Lui. Lui oui, ou alors ce n’était pas lui qui est descendu dans la cour, cette nuit là. Ce n’était pas le Pilat, et pas non plus à la Gagogne, un nom que certains conseillaient de ne jamais lire en le retournant sur lui-même, pour que les lettres G, sans leurs consonnes, ne deviennent des 6 répétés par trois fois jusqu’à arriver à 666. Ce 666 qu’il retrouvera 15 ans après sur son numéro de téléphone portable, sur sa carte de crédit et sur une définition enfouie au fond d’un annuaire des Postes de France.
Deux derniers détails lui reviennent au moment d’écrire ce conte d’un autre temps et d’un autre lieu. Hé oui, cette porte scelle un seuil, un perron. Or Pilat en vieux celte signifierait la porte, le seuil… Alors de l’un à l’autre, il se demande s’il n’y aurait pas qu’un pas ou plusieurs en boucle dans une neige d’un ailleurs par ailleurs qu’ici. Et puis, il se souvient que cette porte vieille, lourde mais étonnamment en bon état possédait deux lourds loquets la verrouillant… de l’intérieur ! De l’intérieur, comme si le vin et les pommes d’hiver se barricadaient pour finir de ‘maturer’ paisiblement à l’abri des humains de la première cour. Mais est-ce bien raisonnable de penser que quelque chose se ferme de l’intérieur dans ce caveau, oui ce caveau pourquoi avoir peur de ce mot, comme s’il en avait une raison innommable. Le plus insolite est qu’il reste plusieurs personnes qui se souviennent de cette vieille ferme, de ce caveau sous l’escalier, de cette porte lourde équipée de deux verrous se manoeuvrant seulement de l’intérieur.

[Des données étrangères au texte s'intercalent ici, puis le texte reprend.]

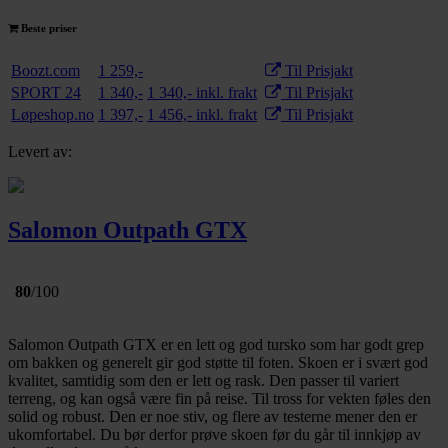
Beste priser
Boozt.com
1 259,-
Til Prisjakt
SPORT 24
1 340,-
1 340,- inkl. frakt
Til Prisjakt
Løpeshop.no
1 397,-
1 456,- inkl. frakt
Til Prisjakt
Levert av:
Salomon Outpath GTX
80
/100
Salomon Outpath GTX er en lett og god tursko som har godt grep
om bakken og generelt gir god støtte til foten. Skoen er i svært god
kvalitet, samtidig som den er lett og rask. Den passer til variert
terreng, og kan også være fin på reise. Til tross for vekten føles den
solid og robust. Den er noe stiv, og flere av testerne mener den er
ukomfortabel. Du bør derfor prøve skoen før du går til innkjøp av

Mais à quoi bon tout ça… si on considère que l’inconcevable ne sait se concevoir pendant que certaines manipulations numériques ou alphabétiques débouchent forcément sur tout et n’importe quoi au point où cette nuit de solstice IL ne sut plus où ses pas le conduisait…. Et c’est sans doute mieux ainsi… il était une fois ou pas, qui peut le dire vraiment ou le nier vraiment ?

Bon Noël à tous dans notre Pilat ou ailleurs, hier maintenant et demain.